An appeal to the Director’s determination to revoke a permit or approval shall be heard by the Planning Commission. This section does not apply to the revocation of discretionary permits pursuant to 6.4.1.G.

The Director has the authority to issue a stop work order in the following circumstances:

  1. Whenever any building or structure or site or part thereof is being demolished, constructed, reconstructed, altered, or repaired in a hazardous manner, in violation of any state or municipal building law, or in a manner that endangers life or property, the Director has the authority to issue a stop-work order for the specific part of the work that is in violation or presents the hazard.

  2. With or without revoking permits, the Director may issue an order to stop work on any property on which there is an uncorrected violation of either a provision of this Code, or a provision of an entitlement, or other form of authorization issued under this Code.

  3. The stop-work order shall be in writing directed to the person doing the work, and shall specify the provisions of this Code or other law allegedly in violation, and the conditions for resumption of work. After any such order has been served, no work shall proceed on any building, other structure, or tract of land covered by such order, except to correct such violation or comply with the order.

  4. The stop-work order shall also indicate that failure to comply with the order may subject the violator to civil and/or criminal liability as penalty for the violation(s).

  5. Once conditions for resumption of the work have been met, the Director shall rescind the stop-work order.
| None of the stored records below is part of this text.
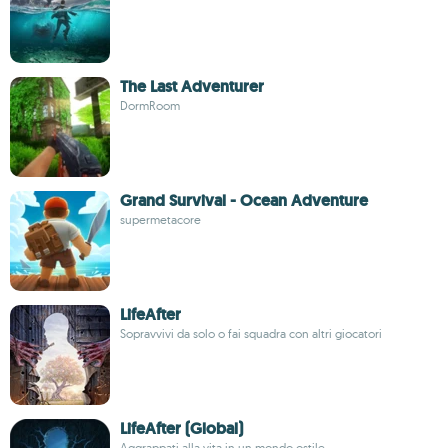
The Last Adventurer
DormRoom
Grand Survival - Ocean Adventure
supermetacore
LifeAfter
Sopravvivi da solo o fai squadra con altri giocatori
LifeAfter (Global)
Aggrappati alla vita in un mondo ostile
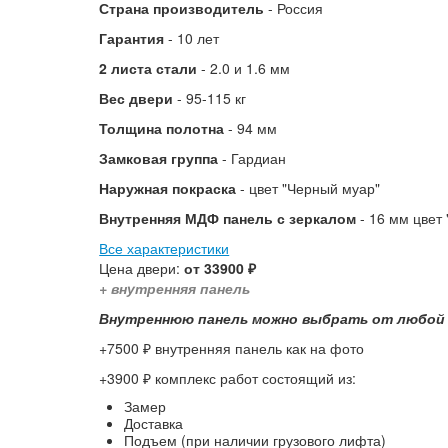
Страна производитель
- Россия
Гарантия
- 10 лет
2 листа стали
- 2.0 и 1.6 мм
Вес двери
- 95-115 кг
Толщина полотна
- 94 мм
Замковая группа
- Гардиан
Наружная покраска
- цвет "Черный муар"
Внутренняя МДФ панель с зеркалом
- 16 мм цвет 
Все характеристики
Цена двери:
от 33900 ₽
+ внутренняя панель
Внутреннюю панель можно выбрать от любой
+7500 ₽ внутренняя панель как на фото
+3900 ₽ комплекс работ состоящий из:
Замер
Доставка
Подъем (при наличии грузового лифта)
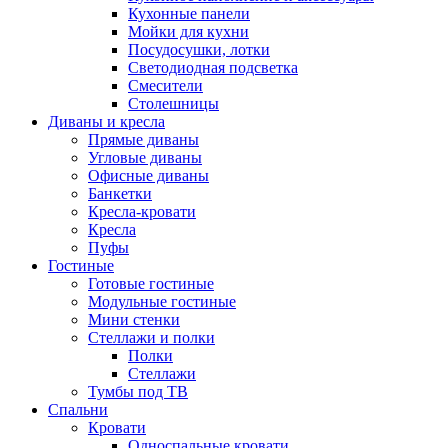
Кухонные панели
Мойки для кухни
Посудосушки, лотки
Светодиодная подсветка
Смесители
Столешницы
Диваны и кресла
Прямые диваны
Угловые диваны
Офисные диваны
Банкетки
Кресла-кровати
Кресла
Пуфы
Гостиные
Готовые гостиные
Модульные гостиные
Мини стенки
Стеллажи и полки
Полки
Стеллажи
Тумбы под ТВ
Спальни
Кровати
Односпальные кровати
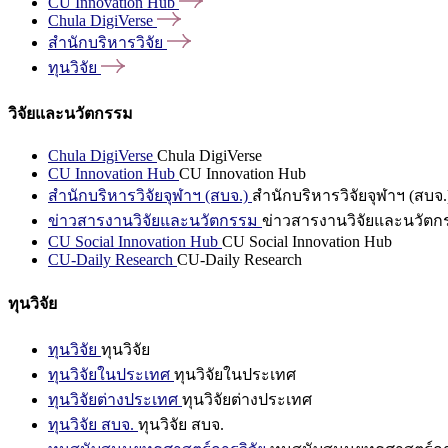
CU Innovation
Hub
Chula
DigiVerse
สำนักบริหารวิจัย
ทุนวิจัย
วิจัยและนวัตกรรม
Chula DigiVerse
Chula DigiVerse
CU Innovation Hub
CU Innovation Hub
สำนักบริหารวิจัยจุฬาฯ (สบจ.)
สำนักบริหารวิจัยจุฬาฯ (สบจ.
ข่าวสารงานวิจัยและนวัตกรรม
ข่าวสารงานวิจัยและนวัตก
CU Social Innovation Hub
CU Social Innovation Hub
CU-Daily Research
CU-Daily Research
ทุนวิจัย
ทุนวิจัย
ทุนวิจัย
ทุนวิจัยในประเทศ
ทุนวิจัยในประเทศ
ทุนวิจัยต่างประเทศ
ทุนวิจัยต่างประเทศ
ทุนวิจัย สบจ.
ทุนวิจัย สบจ.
Any building, structure, or recreation vehicle, set up, erected, constructed, altered, enlarged, converted, moved or maintained contrary to the provisions of this Code or any use of land, building or premises conducted, operated or maintained contrary to the provisions of this Ordinance or contrary to a permit or variance or the terms and conditions imposed therein shall be, and the same is hereby declared to be unlawful and a public nuisance, and the Director shall commence action or proceedings for the abatement and removal and enjoinment thereof in the manner provided by law and shall take such other steps and shall apply to such court or courts as may have jurisdiction to grant relief as will abate and remove such building, structure or vehicle and restrain and enjoin any person, firm or corporation from setting up, erecting, building, maintaining, or using any such building, structure, or vehicle or using any property contrary to the provisions of this Code.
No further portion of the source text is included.